Once backed primarily by anti-abortion activists, fetal rights claims are now promoted by a wide range of interest groups in American society. Government and corporate policies to define and enforce fetal rights have become commonplace. These developments affect all women―pregnant or not―because women are considered "potentially pregnant" for much of their lives. In her powerful and important book, Rachel Roth brings a new perspective to the debate over fetal rights. She clearly delineates the threat to women's equality posed by the new concept of "maternal-fetal conflict," an idea central to the fetal rights movement in which women and fetuses are seen as having interests that are diametrically opposed.
Roth begins by placing fetal rights politics in historical and comparative context and by tracing the emergence of the notion of fetal rights. Against a backdrop of gripping stories about actual women, she reviews the difficulties fetal rights claims create for women in the areas of employment, health care, and drug and alcohol regulation. She looks at court cases and state legislation over a period of two decades beginning in 1973, the year of the Roe v. Wade decision legalizing abortion. Her exhaustive research shows how judicial decisions and public policies that grant fetuses rights tend to displace women as claimants, as recipients of needed services, and ultimately as citizens.

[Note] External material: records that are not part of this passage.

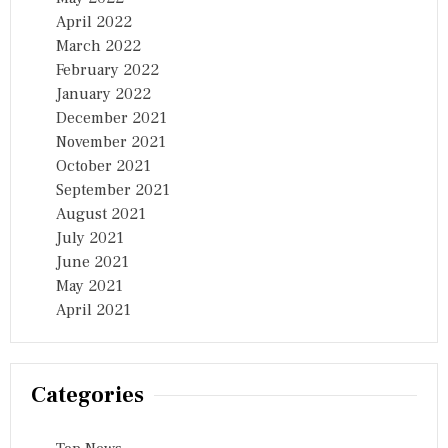
April 2022
March 2022
February 2022
January 2022
December 2021
November 2021
October 2021
September 2021
August 2021
July 2021
June 2021
May 2021
April 2021
Categories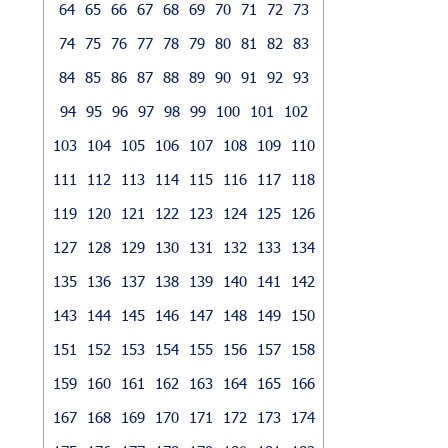
64
65
66
67
68
69
70
71
72
73
74
75
76
77
78
79
80
81
82
83
84
85
86
87
88
89
90
91
92
93
94
95
96
97
98
99
100
101
102
103
104
105
106
107
108
109
110
111
112
113
114
115
116
117
118
119
120
121
122
123
124
125
126
127
128
129
130
131
132
133
134
135
136
137
138
139
140
141
142
143
144
145
146
147
148
149
150
151
152
153
154
155
156
157
158
159
160
161
162
163
164
165
166
167
168
169
170
171
172
173
174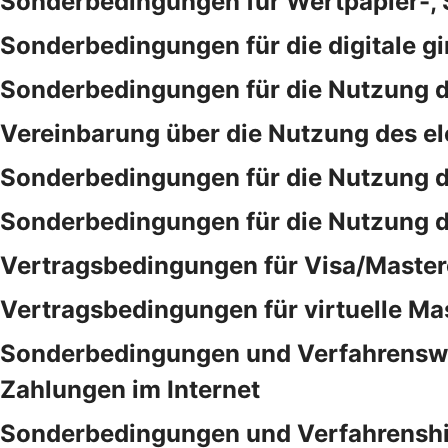
Sonderbedingungen für Wertpapier-,
Sonderbedingungen für die digitale gi
Sonderbedingungen für die Nutzung d
Vereinbarung über die Nutzung des e
Sonderbedingungen für die Nutzung 
Sonderbedingungen für die Nutzung 
Vertragsbedingungen für Visa/Master
Vertragsbedingungen für virtuelle Ma
Sonderbedingungen und Verfahrensweis
Zahlungen im Internet
Sonderbedingungen und Verfahrenshinw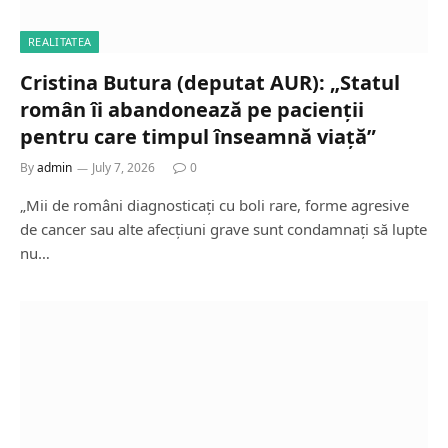
REALITATEA
Cristina Butura (deputat AUR): „Statul
român îi abandonează pe pacienții
pentru care timpul înseamnă viață”
By
admin
July 7, 2026
0
„Mii de români diagnosticați cu boli rare, forme agresive
de cancer sau alte afecțiuni grave sunt condamnați să lupte
nu…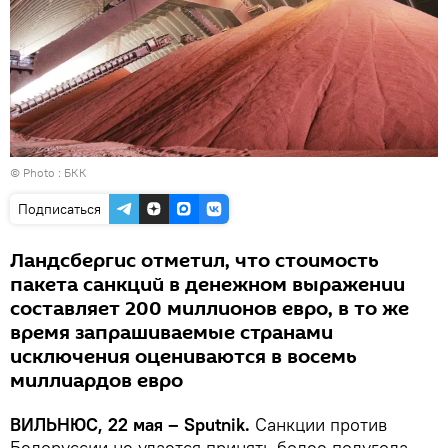
© Photo : БКК
Подписаться
Ландсбергис отметил, что стоимость
пакета санкций в денежном выражении
составляет 200 миллионов евро, в то же
время запрашиваемые странами
исключения оцениваются в восемь
миллиардов евро
ВИЛЬНЮС, 22 мая – Sputnik.
Санкции против
Белоруссии не удается принять более полугода,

When a corporation, medical authority, or the state asserts or accepts rights claims on behalf of a fetus, the usual justification involves improving the chance of a healthy birth. This strategy, Roth persuasively argues, is not necessary to achieve the goal of a healthy birth, is often counterproductive to it, and always undermines women's equal standing.
Were you aware that in recent years serious medical procedures, including caesarean sections and blood transfusions, have been forced on unconsenting women by court orders from judges who held that the rights of their fetuses were in conflict with those of the women, and that the fetus' rights were more important? I was not aware, until I read this book. The idea of being strapped down and having myself sliced open againt my will seems like an image from one of those gruesome movies I've grown out of watching.

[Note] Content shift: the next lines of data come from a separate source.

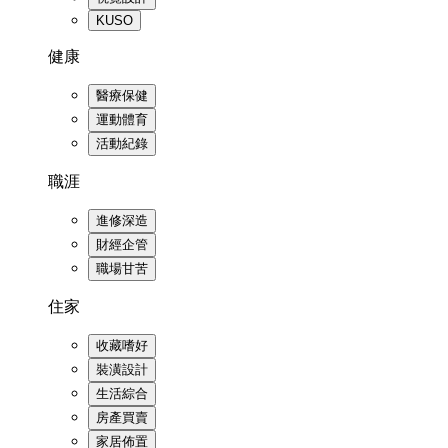
KUSO
健康
醫療保健
運動體育
活動紀錄
職涯
進修深造
財經企管
職場甘苦
住家
收藏嗜好
裝潢設計
生活綜合
房產買賣
家居佈置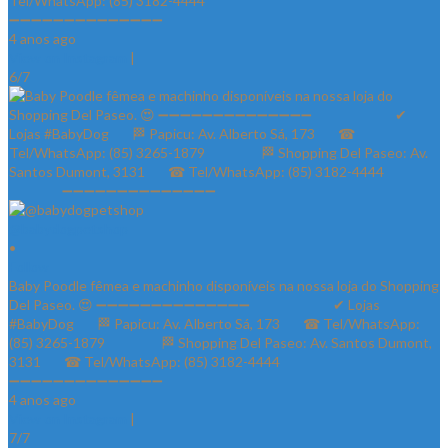
Tel/WhatsApp: (85) 3182-4444⠀⠀⠀⠀ ⠀⠀⠀⠀⠀
➖➖➖➖➖➖➖➖➖➖➖➖➖➖
4 anos ago
View on Instagram
|
6/7
@babydogpetshop
•
Follow
Baby Poodle fêmea e machinho disponíveis na nossa loja do Shopping
Del Paseo. 😍 ➖➖➖➖➖➖➖➖➖➖➖➖➖➖ ⠀⠀⠀⠀⠀⠀⠀⠀✔ Lojas
#BabyDog⠀⠀ 🏁 Papicu: Av. Alberto Sá, 173⠀⠀ ☎ Tel/WhatsApp:
(85) 3265-1879⠀⠀ ⠀⠀⠀ 🏁 Shopping Del Paseo: Av. Santos Dumont,
3131⠀⠀ ☎ Tel/WhatsApp: (85) 3182-4444⠀⠀⠀⠀ ⠀⠀⠀⠀⠀
➖➖➖➖➖➖➖➖➖➖➖➖➖➖
4 anos ago
View on Instagram
|
7/7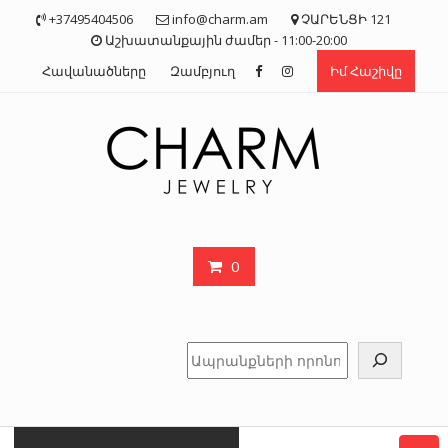
Skip
+37495404506
info@charm.am
ՉԱՐԵՆՑԻ 121
to
Աշխատանքային ժամեր - 11:00-20:00
content
Հավանածները
Զամբյուղ
Իմ Հաշիվը
0
Որոնել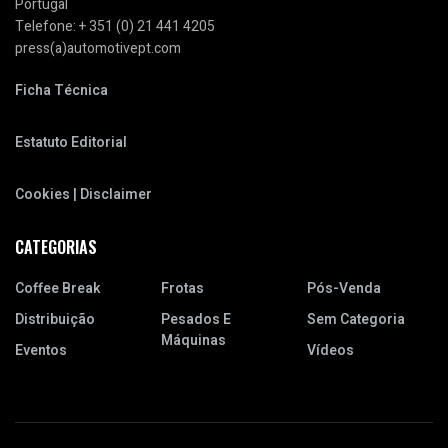
Portugal
Telefone: + 351 (0) 21 441 4205
press(a)automotivept.com
Ficha Técnica
Estatuto Editorial
Cookies | Disclaimer
CATEGORIAS
Coffee Break
Frotas
Pós-Venda
Distribuição
Pesados E
Sem Categoria
Máquinas
Eventos
Vídeos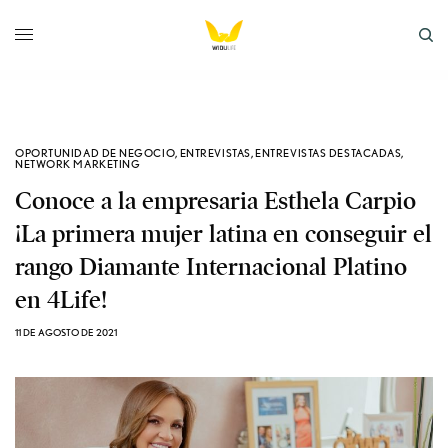
OPORTUNIDAD DE NEGOCIO
,
ENTREVISTAS
,
ENTREVISTAS DESTACADAS
,
NETWORK MARKETING
Conoce a la empresaria Esthela Carpio
¡La primera mujer latina en conseguir el
rango Diamante Internacional Platino
en 4Life!
11 DE AGOSTO DE 2021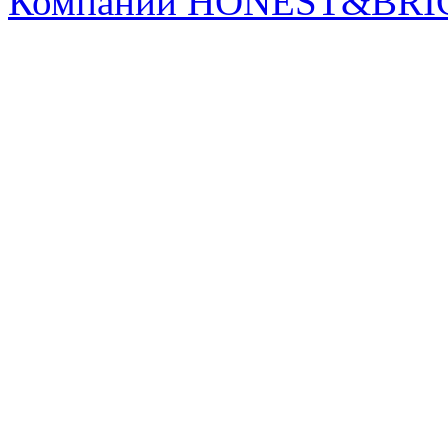
Компании HONEST&BRI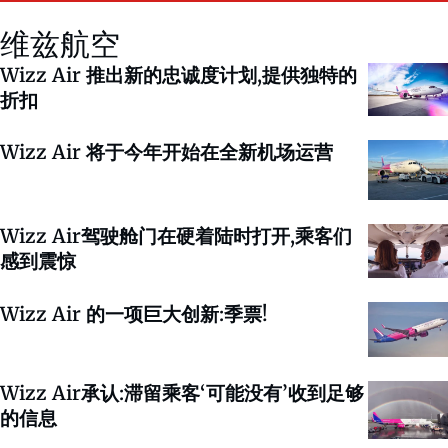
维兹航空
Wizz Air 推出新的忠诚度计划,提供独特的
折扣
Wizz Air 将于今年开始在全新机场运营
Wizz Air驾驶舱门在硬着陆时打开,乘客们
感到震惊
Wizz Air 的一项巨大创新:季票!
Wizz Air承认:滞留乘客‘可能没有’收到足够
的信息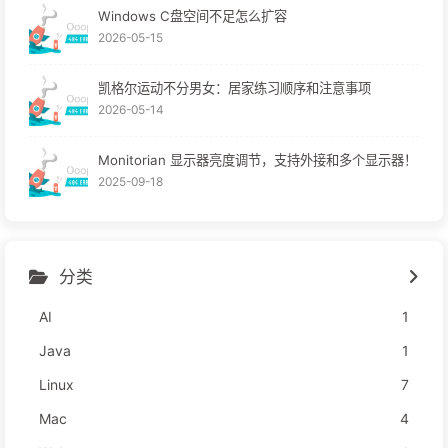
Windows C盘空间不足怎么扩容
2026-05-15
凯格尔运动不分男女：居家练习顺序和注意事项
2026-05-14
Monitorian 显示器亮度调节，支持外接和多个显示器！
2025-09-18
分类
AI
1
Java
1
Linux
7
Mac
4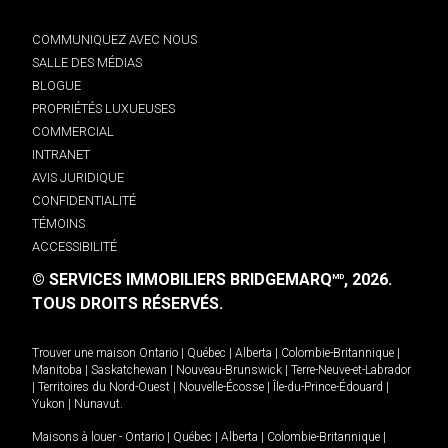
COMMUNIQUEZ AVEC NOUS
SALLE DES MÉDIAS
BLOGUE
PROPRIÉTÉS LUXUEUSES
COMMERCIAL
INTRANET
AVIS JURIDIQUE
CONFIDENTIALITÉ
TÉMOINS
ACCESSIBILITÉ
© SERVICES IMMOBILIERS BRIDGEMARQ
, 2026.
MD
TOUS DROITS RÉSERVÉS.
Trouver une maison
Ontario
|
Québec
|
Alberta
|
Colombie-Britannique
|
Manitoba
|
Saskatchewan
|
Nouveau-Brunswick
|
Terre-Neuve-et-Labrador
|
Territoires du Nord-Ouest
|
Nouvelle-Écosse
|
Île-du-Prince-Édouard
|
Yukon
|
Nunavut
.
Maisons à louer -
Ontario
|
Québec
|
Alberta
|
Colombie-Britannique
|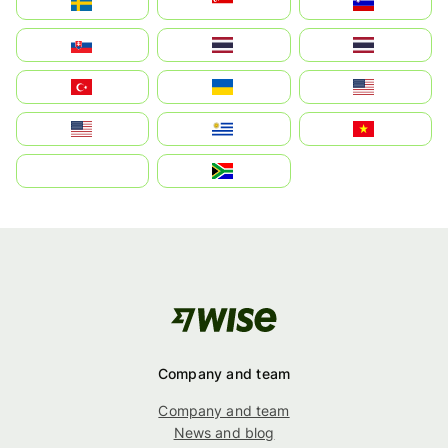
Sverige
Singapore
Slovenija
Slovensko
Thailand
ไทย
Türkiye
Україна
United States
Estados Unidos
Uruguay
Việt Nam
بالعربية
South Africa
Company and team
Company and team
News and blog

I recommend this book to anyone who needs to clarify his or her thinking about the relationship between reproductive rights and the ability of female citizens to enjoy full and equal rights.
I was raised pro-choice, and reading this book was part of the "Come to Jesus" process I went through earlier this year when I really had to evaluate what this means, and what my beliefs in that area truly are. These issues are so charged in this country that there's a certain amount of glossing over and hushing up I feel that goes on around such matters. However, these convictions, like religious faith, need to be examined and tested, or they're left tottering on feet of clay. For me this isn't an easy topic, and really understanding the stakes and what's involved takes some intellectual and emotional work. This book was helpful in that, and focused not on the abortion debate at all but on the more widely applied notion of "fetal rights," and of the legal contruct called "maternal-fetal conflict."
By looking at its applications in areas such as employment and medicine, Roth cogently demonstrates that the assignment of rights to fetuses is a very expensive proposition for which female citizens are left holding the bill: the social cost of fetal rights, she shows, are inevitably borne by women. The ideology of fetal rights, “that women are not entitled to be as self-determining as men because they can become pregnant” (p. 2), poses a vital threat to women’s equality as citizens.
This isn't simple, but it is simple. I found it a helpful, though scary, book.